Oh my...cannot believe I have neglected this blog for soooo long!
At Road to CA this year, I took two classes - Mixed Media by Patt Blair and Watercolor Painting to Quilt by Katie Pasquini Masopust.
The Mixed Media class was very interesting..we adhered bits and pieces of paper napkins, stamped tissue paper, wrapping paper, rice paper to a piece of fabric using artist medium (gel medium or fabric paint medium) - it dries clear and once you coat both sides of the paper, its pretty impervious to water though I don't think I would wash this quilt!!
Here is the quilt after I added the borders and did some minimal quilting..it needs more!
The Watercolor Painting to Quilt class was two days...the first day we played with watercolors..I discovered my watercolors from high school are probably not the best anymore!! They turned out rather pastel...
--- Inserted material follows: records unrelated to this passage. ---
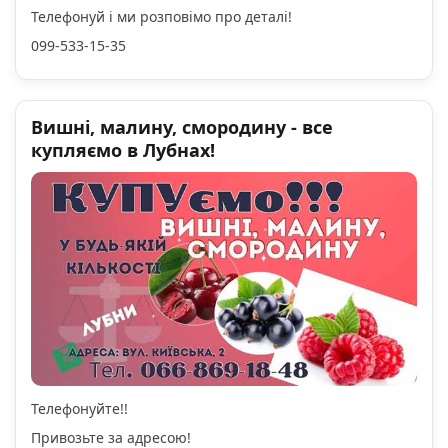
Телефонуй і ми розповімо про деталі!
099-533-15-35
Вишні, малину, смородину - все
купляємо в Лубнах!
Телефонуйте!!
Привозьте за адресою!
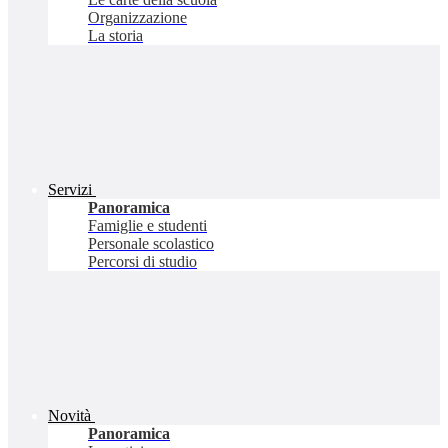
Organizzazione
La storia
Servizi
Panoramica
Famiglie e studenti
Personale scolastico
Percorsi di studio
Novità
Panoramica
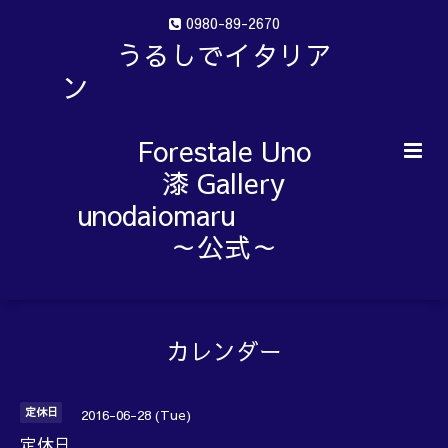
0980-89-2670
うるしでイタリア
ン
Forestale Uno
漆 Gallery
unodaiomaru
～公式～
カレンダー
定休日
2016-06-28 (Tue)
定休日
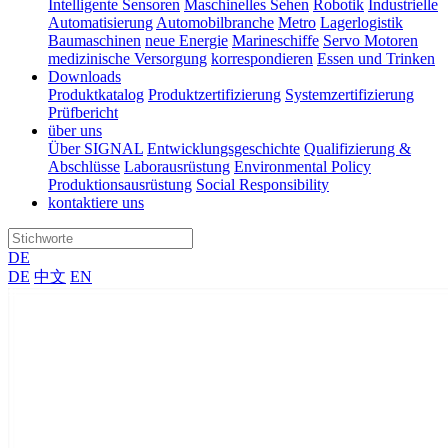
Intelligente Sensoren
Maschinelles Sehen
Robotik
Industrielle
Automatisierung
Automobilbranche
Metro
Lagerlogistik
Baumaschinen
neue Energie
Marineschiffe
Servo Motoren
medizinische Versorgung
korrespondieren
Essen und Trinken
Downloads
Produktkatalog
Produktzertifizierung
Systemzertifizierung
Prüfbericht
über uns
Über SIGNAL
Entwicklungsgeschichte
Qualifizierung &
Abschlüsse
Laborausrüstung
Environmental Policy
Produktionsausrüstung
Social Responsibility
kontaktiere uns
DE
DE
中文
EN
We did a bunch of techniques...we blew bubbles on the wet paint, we dripped paint, we used the edges of bottle caps and the rims of cups and an old lampshade, we sprayed water on the paintings, we used rubber cement to mask some areas and stuff called Masquepen to see the differences, we dripped India ink and squirted it from a syringe...
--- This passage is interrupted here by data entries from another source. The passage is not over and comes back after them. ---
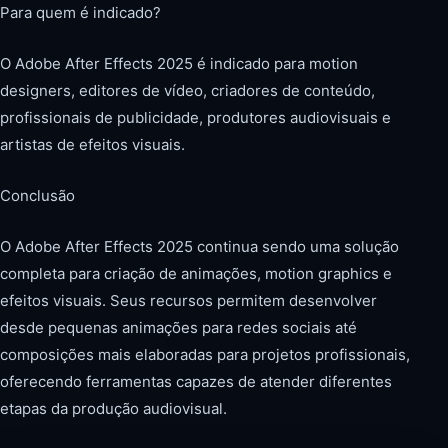
Para quem é indicado?
O Adobe After Effects 2025 é indicado para motion
designers, editores de vídeo, criadores de conteúdo,
profissionais de publicidade, produtores audiovisuais e
artistas de efeitos visuais.
Conclusão
O Adobe After Effects 2025 continua sendo uma solução
completa para criação de animações, motion graphics e
efeitos visuais. Seus recursos permitem desenvolver
desde pequenas animações para redes sociais até
composições mais elaboradas para projetos profissionais,
oferecendo ferramentas capazes de atender diferentes
etapas da produção audiovisual.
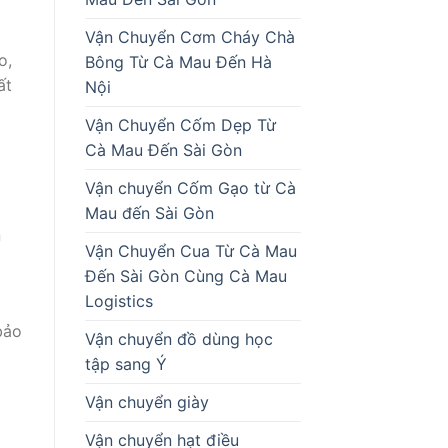
Vận Chuyển Cơm Cháy Chà
o,
Bông Từ Cà Mau Đến Hà
ất
Nội
Vận Chuyển Cốm Dẹp Từ
Cà Mau Đến Sài Gòn
Vận chuyển Cốm Gạo từ Cà
Mau đến Sài Gòn
n
Vận Chuyển Cua Từ Cà Mau
Đến Sài Gòn Cùng Cà Mau
Logistics
bảo
Vận chuyển đồ dùng học
tập sang Ý
Vận chuyển giày
Vận chuyển hạt điều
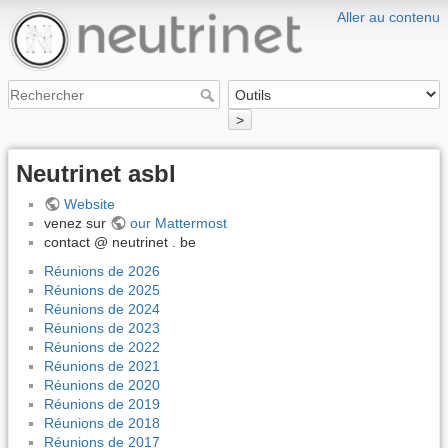
Aller au contenu
>
Neutrinet asbl
Website
venez sur
our Mattermost
contact @ neutrinet . be
Réunions de 2026
Réunions de 2025
Réunions de 2024
Réunions de 2023
Réunions de 2022
Réunions de 2021
Réunions de 2020
Réunions de 2019
Réunions de 2018
Réunions de 2017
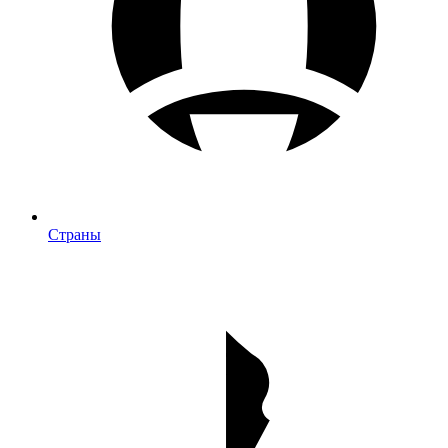
Страны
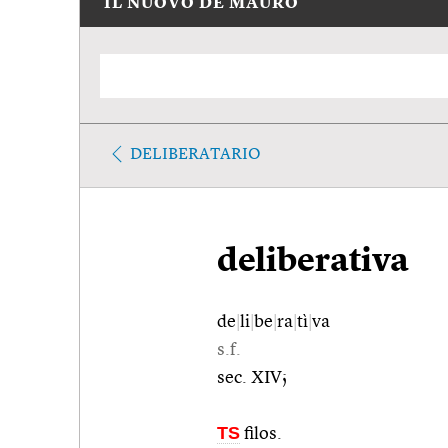
IL NUOVO DE MAURO
DELIBERATARIO
deliberativa
de
|
li
|
be
|
ra
|
tì
|
va
s.f.
sec. XIV;
TS
filos.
Then..once those were dry, we use a cropping tool to figure out 'interesting' places in our paintings...cut windows out of typing paper and decided which one was going to get turned into a quilt....
This is my drip painting - broad bands of wet watercolors, held at an angle so it flowed into the lower parts of the painting...
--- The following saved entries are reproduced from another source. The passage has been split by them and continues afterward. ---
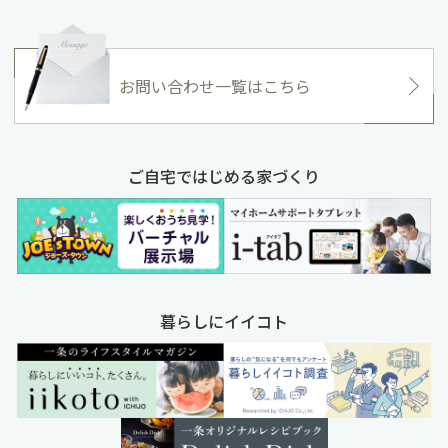
お問い合わせ一覧はこちら
ご自宅ではじめる家づくり
暮らしにイイコト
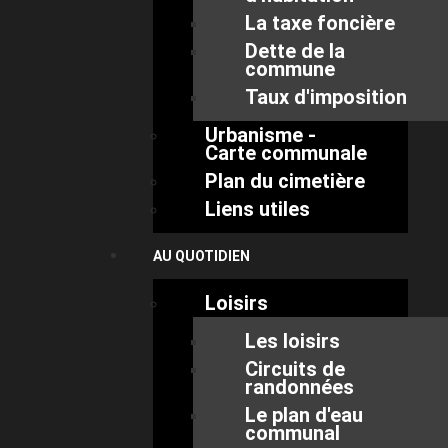
La taxe foncière
Dette de la
commune
Taux d'imposition
Urbanisme -
Carte communale
Plan du cimetière
Liens utiles
AU QUOTIDIEN
Loisirs
Les loisirs
Circuits de
randonnées
Le plan d'eau
communal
Here is the section I cropped out
Looks kinda 'Grand Canyon-ish'...
Then we used acetate, and marked the color changes:
Katie then took the acetate overlays to the copy shop and blew them up twice...my piece ended up around 15 x 40...The next morning, she brought back two copies of the blown up piece - one we stuck onto a piece of poster board to make the pattern pieces with, and the other was pinned to a piece of foam core.
We copied the drawing onto tear-away stabilizer, then started cutting the pattern pieces and fabric and stapling those to the foam core board... She showed us how she uses the poster board pattern pieces to turn the edges using starch and a hot iron (and a stiletto!)...Now..starched edges DO NOT float my boat...so after a couple of inches of stapling to the foam core..I switched to prep for needle turn..I had a suspicion she used starch so I brought my applique pins!!
Got almost done with cutting the pieces of fabric and pinning to the stabilizer.